Minarett der Verzweiflung
Von Urs Bruderer, 20.11.2018
Arme SVP.
Da reisst sich die Partei so richtig am Riemen und macht die leiseste Kampagne seit Jahrzehnten – brav wie ein frisch gewaschenes, gebügeltes und zusammengelegtes Abtröchnitüechli.
Da frisst die SVP Kreide und umarmt sogar die Menschenrechte. Vergessen die Aussagen, dass die Schweiz die Menschenrechtskonvention kündigen sollte oder könnte. Das will man nie, wollte man nie, wird nie passieren.
Da verzichtet die Partei auf Politmarketing und ihr Logo auf den Plakaten: Diesmal soll es nur um die hohe, heilige Sache gehen. Hält monatelang durch, als lauteste Partei der Schweiz. Verklemmt sich jede Provokation und vertraut ganz auf das ruhige Gesicht einer gepflegten jungen Frau, die auf allen Plakatwänden Ja sagt zur direkten Demokratie. Zur Selbstbestimmung.
Und dann platzt, wie ein gigantischer Pickel auf der Stirn der jungen Frau, dieses Inserat in die Kampagne: geschaltet vom Egerkinger Komitee um die SVP-Nationalräte Walter Wobmann und Andreas Glarner, platziert auf der Front und der Seite 2 der Gratiszeitung «20 Minuten» vom 20. November. Auflage in der Deutschen Schweiz: 436'000.
Darauf ragt ein weisses Minarett in den blauen Himmel. Daneben steht: «Sollen türkische Richter unser Minarettverbot aushebeln können? Wer das nicht will, sagt Ja zur Selbstbestimmungsinitiative!»

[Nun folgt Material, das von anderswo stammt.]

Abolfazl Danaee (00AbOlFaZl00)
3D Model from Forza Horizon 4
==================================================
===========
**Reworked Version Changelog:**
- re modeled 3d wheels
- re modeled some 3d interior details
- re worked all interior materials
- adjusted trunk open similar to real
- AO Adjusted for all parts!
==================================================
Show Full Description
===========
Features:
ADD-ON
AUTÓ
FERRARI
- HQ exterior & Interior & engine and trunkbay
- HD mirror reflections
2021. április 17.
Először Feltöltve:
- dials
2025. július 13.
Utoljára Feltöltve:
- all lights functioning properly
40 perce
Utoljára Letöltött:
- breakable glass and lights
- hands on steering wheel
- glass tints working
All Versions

Woher das Geld für das Inserat kommt, will Komitee-Geschäftsführer und Ex-SVP-Nationalrat Ulrich Schlüer auf Anfrage nicht sagen. Mit der Parteileitung oder den Kampagnenchefs sei das Inserat nicht abgesprochen worden: «Wir müssen niemanden um Erlaubnis fragen, wir sind selbstbestimmt.»

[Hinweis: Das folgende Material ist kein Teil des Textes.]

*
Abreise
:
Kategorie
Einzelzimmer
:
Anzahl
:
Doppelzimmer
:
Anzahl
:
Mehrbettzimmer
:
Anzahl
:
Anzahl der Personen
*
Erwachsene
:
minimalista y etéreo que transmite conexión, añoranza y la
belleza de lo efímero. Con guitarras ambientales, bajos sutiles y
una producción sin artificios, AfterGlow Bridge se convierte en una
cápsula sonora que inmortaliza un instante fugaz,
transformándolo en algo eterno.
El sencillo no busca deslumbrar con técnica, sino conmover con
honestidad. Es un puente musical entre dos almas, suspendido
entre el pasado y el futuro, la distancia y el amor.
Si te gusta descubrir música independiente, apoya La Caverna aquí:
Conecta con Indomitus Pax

Gefragt haben sie auch niemanden, wieviele türkische Richter es am Europäischen Gerichtshof für Menschenrechte in Strassburg gibt.

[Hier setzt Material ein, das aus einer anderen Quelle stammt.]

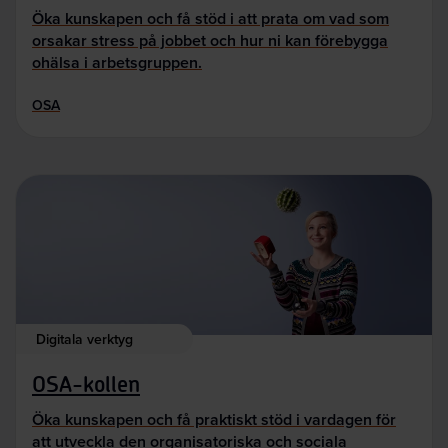
Öka kunskapen och få stöd i att prata om vad som
orsakar stress på jobbet och hur ni kan förebygga
ohälsa i arbetsgruppen.
OSA
Digitala verktyg
OSA-kollen
Öka kunskapen och få praktiskt stöd i vardagen för
att utveckla den organisatoriska och sociala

(Der EGMR würde ein Minarettverbot wegen der Religionsfreiheit vielleicht für unzulässig erklären, vielleicht aber auch nicht; er klärt die Frage erst, falls eines Tages jemand ein Minarett bauen wollte und daran gehindert würde. Jedes Land schickt einen Richter nach Strassburg. Mehr als eine türkische Richterin kann es also nicht geben. Entscheide werden von sieben Richtern gefällt. Wenn es um die Schweiz geht, ist die Schweizer Richterin immer dabei; die türkische Richterin aber nur vielleicht, und als eine von sieben.)
Arme SVP.
Die Maske der Biederkeit sass ihr nicht besonders gut. Die Bekenntnisse zu den Menschenrechten wirkten aufgesetzt. Aber sie strengte sich an. Und jetzt, nach Monaten des Zusammenraufens, reisst das Egerkinger Komitee der Partei die Maske vom Gesicht.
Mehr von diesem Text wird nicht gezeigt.